Apart from the extensive research into PMM from academia, private businesses including those
in the consulting industry are also putting forth their ideas. At Deloitte, Buckingham and Goodall
(2015) argued that increasingly, companies’ current process of evaluating employee performance
that involved training, promoting and paying is out of sync with objectives, including those at
Deloitte. Deloitte’s public survey revealed 58% of executives believe their current performance
management approaches are failing to achieve employee engagement or high performance.

Accenture (2011) proposed that in the age of corporate sustainability, chief financial officers
place greater emphasis on a longer-term view of their role among others, investment appraisal of
climate change initiatives, performance management of environmental and social KPIs, and
sustainability reporting.

Deloitte’s mea culpa (Buckingham and Goodall 2015) led to changes in their performance
management system. 360-degree-feedback tools were dropped and instead a very different and
simpler tool was arrived at in managing performance. Capelli & Tavis (2016) argued 360
feedback is prone to gaming by employees to help or hurt colleagues especially in a cut-throat
corporate environment as it became a tool to push up or press down other employees.

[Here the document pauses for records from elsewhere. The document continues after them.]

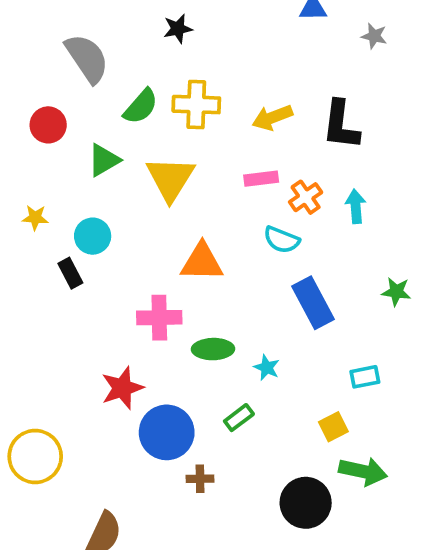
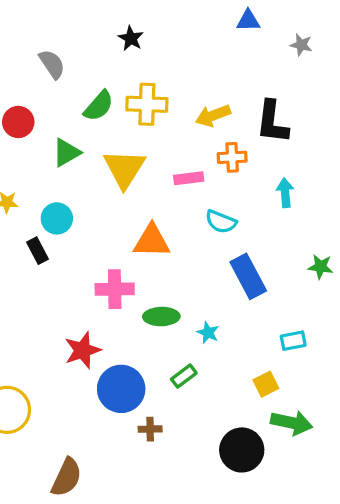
black star: (178, 29) -> (131, 38), turned -30
gray semicircle: (87, 58) -> (52, 64), size x0.7
pink rectangle: (261, 179) -> (189, 178), moved
orange cross: (306, 197) -> (232, 157), moved, turned 32

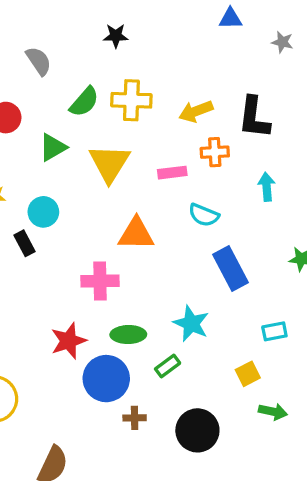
black star: (131, 38) -> (116, 36), turned -30
green ellipse: (161, 317) -> (128, 335), moved
cyan star: (208, 333) -> (191, 324), size x1.6
green arrow: (292, 423) -> (273, 412), size x0.7
black circle: (242, 450) -> (197, 430), moved

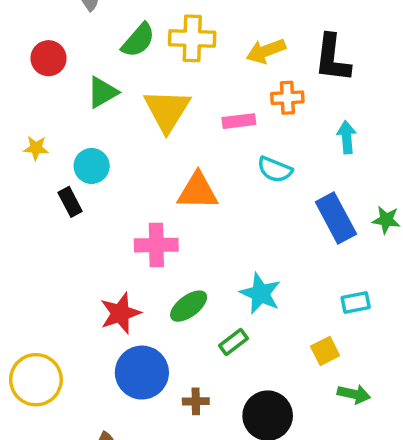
blue rectangle: (230, 268) -> (336, 218), moved
green ellipse: (128, 335) -> (189, 306), turned -36
blue circle: (106, 379) -> (142, 373), moved

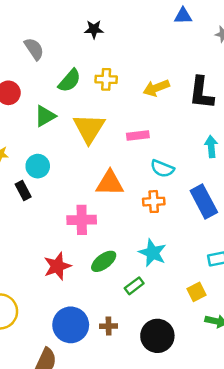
yellow cross: (192, 38) -> (106, 79), size x0.7
orange cross: (287, 98) -> (154, 202), moved
blue circle: (142, 373) -> (71, 325), moved

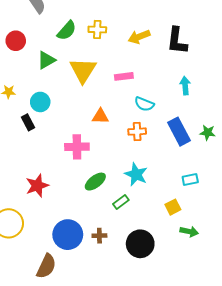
orange triangle: (110, 183) -> (100, 116), size x0.7
red star: (57, 266) -> (37, 186), moved

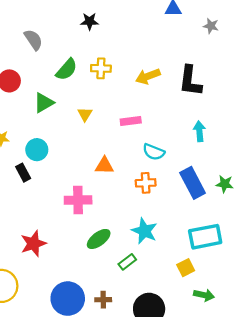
yellow triangle: (83, 70) -> (85, 114), size x0.5
cyan rectangle: (190, 180) -> (205, 237), size x1.8

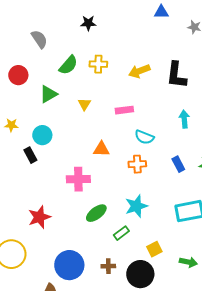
blue rectangle: (193, 183) -> (178, 164), size x0.6
cyan star: (144, 231) -> (136, 206), turned 30
yellow square: (186, 268) -> (154, 249), moved
brown cross: (103, 300) -> (108, 266), moved

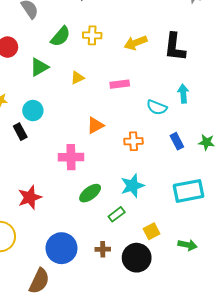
yellow triangle: (84, 104) -> (77, 78), turned 32
cyan semicircle: (144, 137) -> (157, 107), moved
orange triangle: (101, 149) -> (95, 125), turned -30

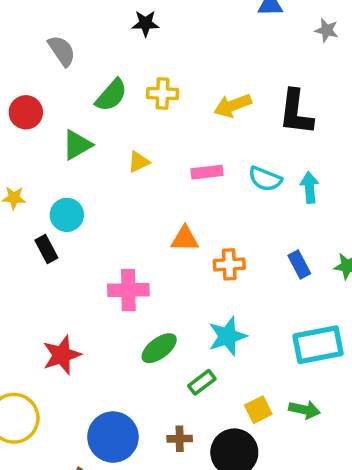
cyan semicircle: (157, 107) -> (265, 179), moved
orange triangle: (95, 125) -> (185, 239), moved, turned 30
green arrow: (187, 245) -> (304, 410), moved

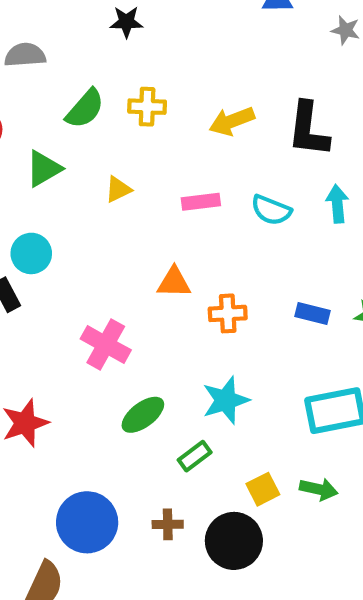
gray semicircle: (62, 51) -> (25, 55), turned -60
cyan arrow: (310, 188) -> (337, 204), moved
blue rectangle: (299, 264) -> (312, 313), turned -48
pink cross: (128, 290) -> (106, 344), turned 30

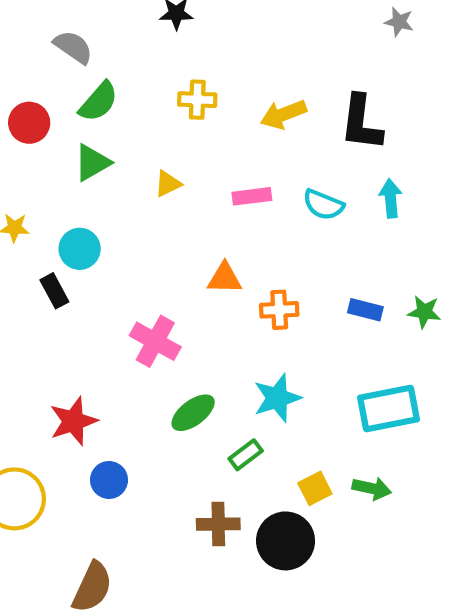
gray semicircle: (25, 55) -> (73, 47), turned 39
green semicircle: (85, 109) -> (99, 102), moved
blue circle: (87, 522) -> (109, 480), moved, size x0.6
brown cross: (168, 524) -> (218, 524), size x1.4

Deloitte recognised their old PMM system consumed almost two-million man-hours across the
firm and decided ‘it didn’t fit their needs anymore’ (Capelli and Tavis 2016)

The defining features of Deloitte’s new system are speed, agility, one-size-fits-one, and constant
learning. Supporting these new hallmarks at Deloitte is a system for collecting reliable
performance data. Walsh & Volini (2017) outlined 10 human capital trends which stated
performance management (trend 5) is emerging from the experimentation stage from year-end
batch appraisal to continuous feedback.